Repéré par Jean-Marie Pottier, mis à jour le 20.02.2015 à 10 h 58

Repéré sur Scientific American, The Guardian

Détail de la pochette de «Unknown Pleasures» de Joy Division (Peter Saville/Factory Records)

Détail de la pochette de «Unknown Pleasures» de Joy Division (Peter Saville/Factory Records)

Avec ses petits pics noirs et blancs, l'image ressemble à un paysage de montagne désolé et est connue de la plupart des mélomanes: c'est celle qui orne la pochette, signée du designer Peter Saville, de Unknown Pleasures, le premier album de Joy Division, paru en 1979 chez Factory.

On savait déjà (le journaliste Simon Reynolds le raconte par exemple dans son livre Rip It Up) que Barney Sumner, le guitariste du groupe, l'avait trouvée dans l'édition 1977 de la Cambridge Encyclopaedia of Science: intitulée 100 consecutive pulses from the pulsar CP 1919, elle représente les ondes du premier pulsar découvert.

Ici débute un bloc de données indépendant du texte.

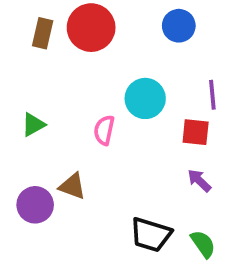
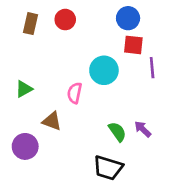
red circle: (91, 28) -> (65, 20), size x0.6
red square: (196, 132) -> (133, 45), moved
brown triangle: (72, 186) -> (52, 121), moved
green semicircle: (203, 244) -> (117, 132), moved

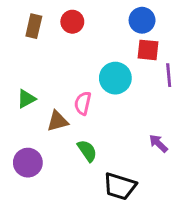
brown triangle: (52, 121) -> (57, 121), moved, turned -35
green semicircle: (117, 132) -> (87, 151), moved

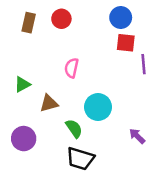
cyan circle: (115, 78) -> (98, 107), moved
pink semicircle: (83, 103) -> (72, 68), moved
purple arrow: (158, 143) -> (137, 136), moved
black trapezoid: (120, 186) -> (80, 159), moved

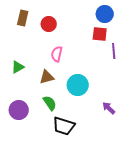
blue circle: (121, 18) -> (105, 14), moved
red circle: (61, 19) -> (49, 24), moved
brown triangle: (49, 103) -> (47, 77), moved
green semicircle: (74, 128) -> (50, 103), moved

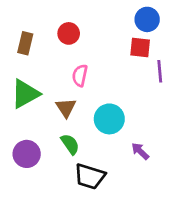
brown rectangle: (23, 18) -> (25, 43), moved
green triangle: (18, 67) -> (25, 94), size x1.6
brown triangle: (47, 77) -> (66, 108), turned -49
purple arrow: (109, 108) -> (140, 151), moved

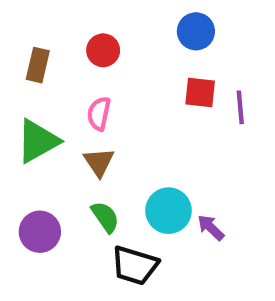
blue circle: (147, 19) -> (196, 31), moved
red square: (140, 47) -> (200, 92), moved
pink semicircle: (80, 75) -> (99, 114), moved
cyan circle: (109, 119) -> (169, 211), moved

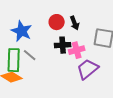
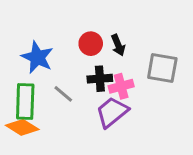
gray line: (30, 55) -> (63, 94), moved
purple trapezoid: (88, 69) -> (112, 112), moved

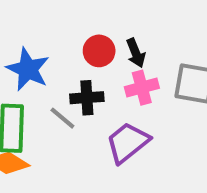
black cross: (100, 79) -> (87, 98), moved
pink cross: (121, 86) -> (142, 88), moved

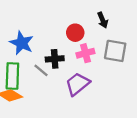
red circle: (99, 51) -> (75, 33), moved
black arrow: (136, 53) -> (103, 20), moved

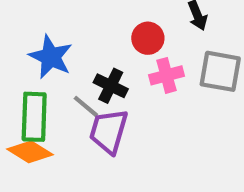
black cross: (55, 59) -> (111, 86), turned 30
purple trapezoid: (78, 84) -> (109, 131), moved, turned -35

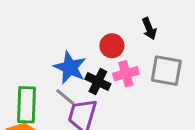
blue star: (51, 57) -> (70, 68), moved
black cross: (111, 86) -> (98, 81), moved

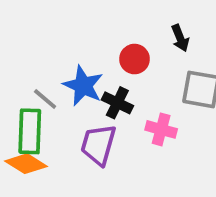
pink cross: (126, 74) -> (161, 129), moved, turned 30
gray line: (65, 97) -> (45, 99), moved

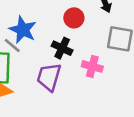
blue star: (83, 86) -> (23, 30), moved

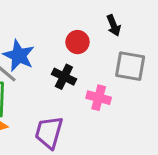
purple trapezoid: (49, 77) -> (49, 132), moved

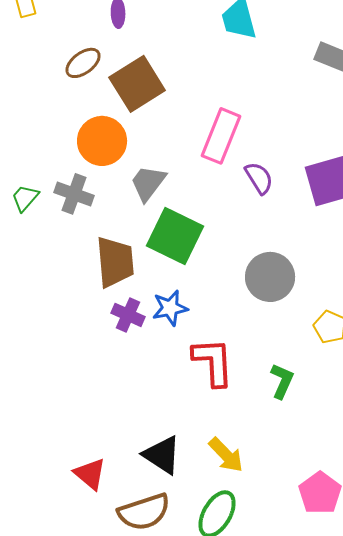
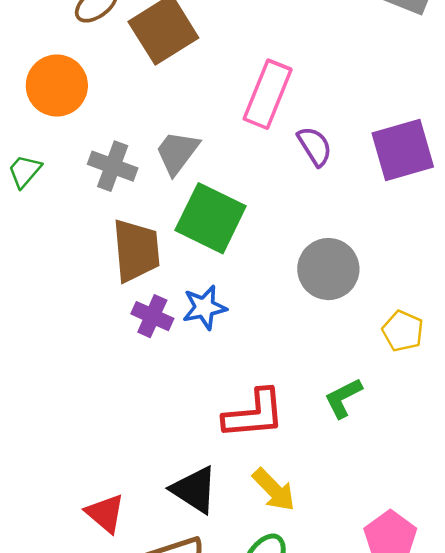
orange circle: (102, 141) -> (57, 86), moved
gray cross: (74, 194) -> (113, 166), moved
red L-shape: (213, 362) -> (254, 414), moved, turned 88
green L-shape: (282, 381) -> (343, 398), turned -141

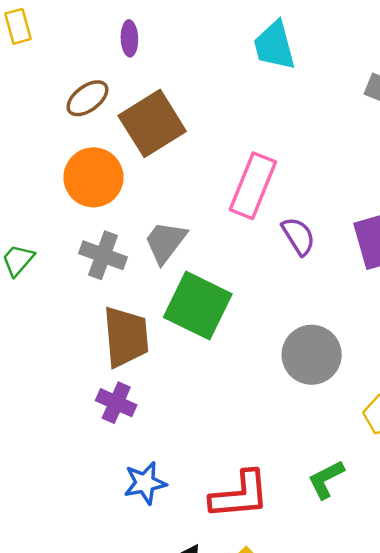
orange circle: (57, 86) -> (93, 177), moved
blue star: (204, 307) -> (145, 483), moved
purple cross: (152, 316) -> (116, 403), moved

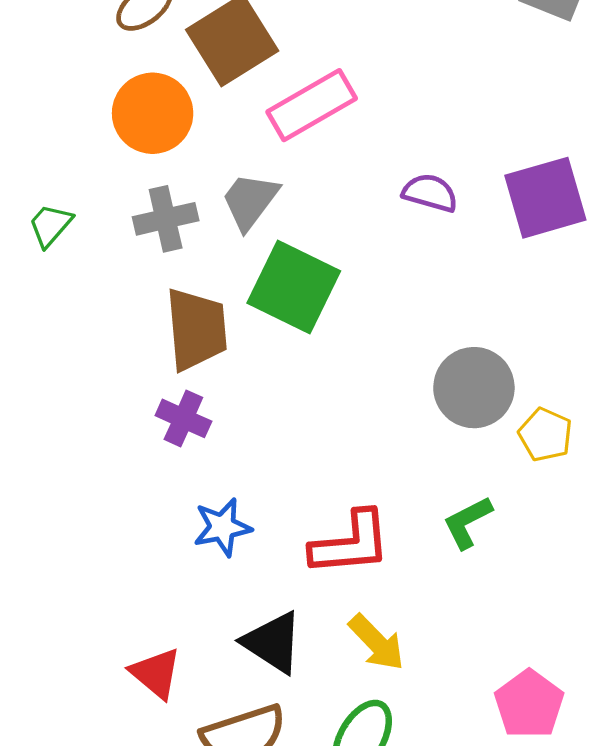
pink rectangle: (253, 186) -> (312, 105), moved, turned 38
purple semicircle: (298, 236) -> (430, 193), turned -42
gray cross: (103, 255) -> (166, 219), turned -33
gray circle: (312, 355) -> (474, 388), moved

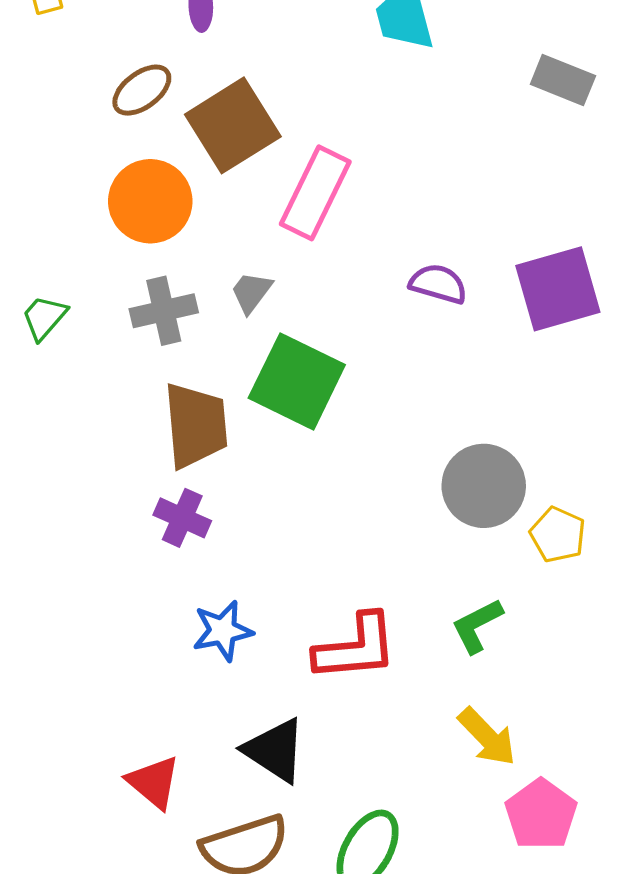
pink rectangle: (312, 105) -> (315, 193), turned -34
gray trapezoid: (250, 201) -> (251, 292), size x0.7
yellow arrow: (377, 642) -> (487, 737), moved

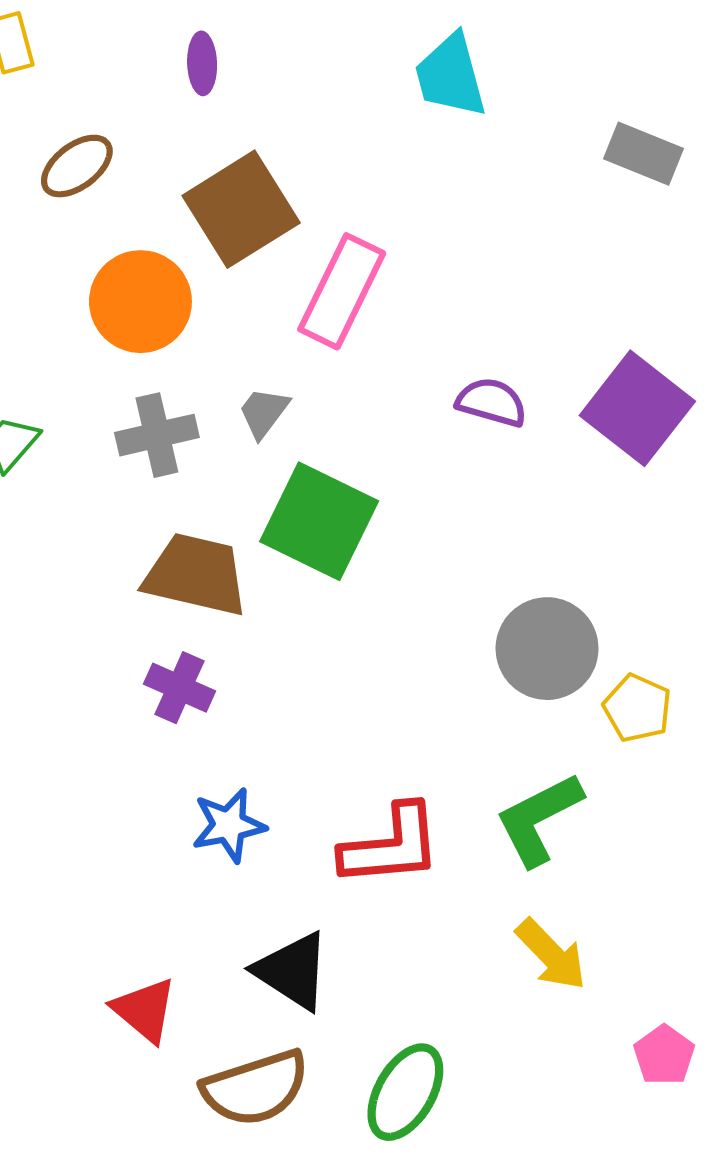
brown ellipse: (142, 90) -> (77, 166), moved
purple square: (558, 289) -> (637, 408), turned -36
brown trapezoid: (196, 425) -> (196, 575), turned -72
green L-shape: (477, 626) -> (539, 819), size x1.4
pink pentagon: (541, 814) -> (664, 1055), moved, size x0.7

Le magazine Scientific American s'est lancé dans une quête originale: celle de l'auteur du schéma en lui-même. Le journaliste, Jen Christiansen, explique être remonté progressivement à la source, comme avait essayé avant lui de le faire un blogueur, Adam Capriola: il a d'abord retrouvé le schéma dans un ouvrage de visualisation de données scientifiques de 1974 et un numéro de 1971 de sa propre publication, avant d'en identifier finalement la première publication.

Le schéma trouve son origine dans une thèse de doctorat de septembre 1970 de Harold D. Craft Jr., aujourd'hui vice-président émérite de l'université de Cornell, dans l'Etat de New York. Ce dernier était doctorant et effectuait des mesures à l'observatoire d'Arecibo, à Porto Rico, quand le premier pulsar a été découvert, en 1967, par l'astrophysicienne Jocelyn Bell à Cambridge (découverte pour laquelle elle fut snobée par le Nobel). Il s'est mis à effectuer des mesures sur cet objet et à les retranscrire visuellement à l'aide d'un ordinateur:

«J'ai écrit un programme qui faisait que, plutôt que les représenter de manière verticale, il les déformait selon un léger angle de façon à ce que vous ayez l'impression de regarder un paysage de collines –ce qui était esthétiquement intéressant et plaisant mais, d'un autre côté, rendait aussi l'ensemble de la chose plus confus.»

Harold D. Craft Jr. raconte avoir croisé un jour un collègue astronome dans la rue, qui lui a dit: «Au fait, tu sais que ton image est sur la pochette d'un disque de Joy Division?», ce qu'il ne savait pas.

On notera que, sur les images de la thèse du chercheur, ainsi que sur les reproductions ultérieures du schéma, les petites «montagnes» représentées par les ondes sont en blanc et délimitées par des traits noirs, soit l'inverse de la pochette du disque de Joy Division. Peter Saville opta en effet pour une inversion des couleurs pour avoir une pochette noire, où l'image n'apparaissait plus que dans une taille réduite.

Une esthétique qui, alliée au mystère de la pochette –pas de titre d'album ni de nom de groupe, ni de noms de morceaux au dos, et une mystérieuse image, à l'intérieur, d'une main ouvrant une porte, piquée au photographe Ralph Gibson– a grandement participé à l'aura naissante de Joy Division et de ce qu'on appela «le culte sans nom». Un culte dont Saville lui-même a résumé la logique dans une interview au Guardian:

«Avoir le titre sur la pochette semblait juste superflu. J'ai demandé à Rob [Gretton, le manager du groupe, NDLR] et, de lui à moi, il nous semblait que ça n'était pas cool de le mettre. C'était l'époque post-punk et nous étions contre la célébrité pompeuse. Ce groupe ne voulait pas devenir des pop-stars.»